PROBLEM DESCRIPTION → Nothing but the images should be left out when the entries are restated word for word.

DATASET ENTRIES →

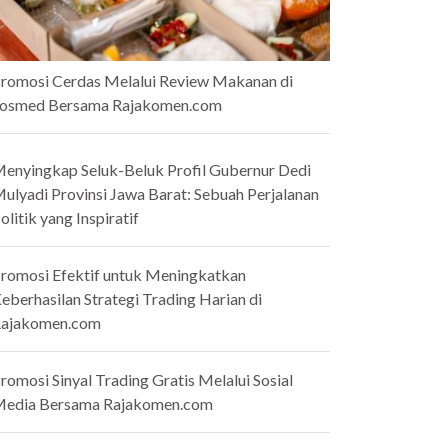
romosi Cerdas Melalui Review Makanan di
osmed Bersama Rajakomen.com
enyingkap Seluk-Beluk Profil Gubernur Dedi
ulyadi Provinsi Jawa Barat: Sebuah Perjalanan
olitik yang Inspiratif
romosi Efektif untuk Meningkatkan
eberhasilan Strategi Trading Harian di
ajakomen.com
romosi Sinyal Trading Gratis Melalui Sosial
edia Bersama Rajakomen.com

SOLUTION →
romosi Cerdas Melalui Review Makanan di
osmed Bersama Rajakomen.com
enyingkap Seluk-Beluk Profil Gubernur Dedi
ulyadi Provinsi Jawa Barat: Sebuah Perjalanan
olitik yang Inspiratif
romosi Efektif untuk Meningkatkan
eberhasilan Strategi Trading Harian di
ajakomen.com
romosi Sinyal Trading Gratis Melalui Sosial
edia Bersama Rajakomen.com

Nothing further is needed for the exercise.